While we have often disagreed with Noll on many market structure issues, especially while he worked at NASDAQ OMX, we are very impressed with an Op-Ed he has just written in the Financial Times, where he demonstrates that he understands the needs of investors –retail and institutional. We highlight that Op-Ed for you this morning – titled Give Investors Top Priority In Stock Markets.

Noll acknowledges that:

  • Our modern markets have deteriorated.
  • Our modern markets cater to high speed traders over investors – both retail and institutional.
  • Liquidity is confined to approximately 100 names that account for 80% of volume.
  • Investors fear trading on stock exchanges, and run to dark pools, where their treatment is not particularly friendly either.

 

He then goes on to make some very strong statements and an important proposal:

  • “Speed should not be the most important criteria in determining how orders are handled unless we want markets that do not focus on what the real investor needs in the market.”

 

  • “We cannot continue to give some an advantage and then cry foul when market mishaps occur. It is most important to enshrine both retail and institutional investors above all market participants. Elevate customer orders in all markets ahead of brokers, market makers and high-frequency traders and move the markets to a price-customer order priority system.”

 

  • “I propose that exchanges and other market venues create a simple tiered system for order executions, with customer orders at the top, followed by orders from market makers, and lastly orders from high frequency and professional traders. This sends a clear message that quality of execution is more important than speed.”

 

 

Bravo Mr. Noll.

 

Please read his Op-Ed.

 

We can only hope that leadership at the SEC has read it, and that it inspires them to take a leadership role and implement real change, and to stop looking to staked industry insiders to give them “the ok”.

 

To date, events like Flash Crashes have not inspired the SEC to elevate the needs of investors over high speed traders. To date, books such as Broken Markets and Flash Boys have not inspired them to act decisively either.
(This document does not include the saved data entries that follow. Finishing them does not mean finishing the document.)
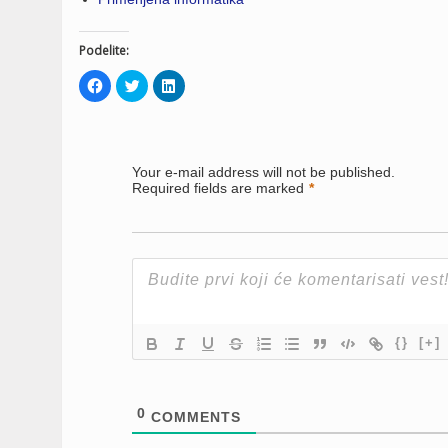
Podelite:
Click
Click
Click
to
to
to
share
share
share
on
on
on
Facebook
Twitter
LinkedIn
(Opens
(Opens
(Opens
in
in
in
new
new
new
Your e-mail address will not be published.
window)
window)
window)
Required fields are marked
*
{}
[+]
0
COMMENTS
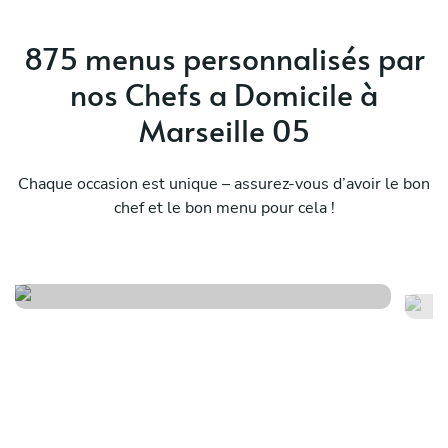
chef who truly cares about the food she serves,
Stephanie is the one to book.
875 menus personnalisés par
nos Chefs a Domicile à
Marseille 05
Chaque occasion est unique – assurez-vous d’avoir le bon
Seasonal provençal menu
chef et le bon menu pour cela !
(spring edition)
Hi
Voir le menu
Voi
Perhaps the words from a well-known friend of theirs – Mr. Noll – will inspire them to act. He is not saying anything that they do not already know; former Chair Mary Schapiro’s 2010 speech demonstrates this.

 

I suppose we will see later this month when the SEC convenes its 2nd Market Structure Advisory Committee meeting. Hopefully they remember their mission:

 

“to protect investors, to maintain fair, orderly, and efficient markets, and facilitate capital formation.”

 

Hopefully they see that even in their own mission statement, investors come first.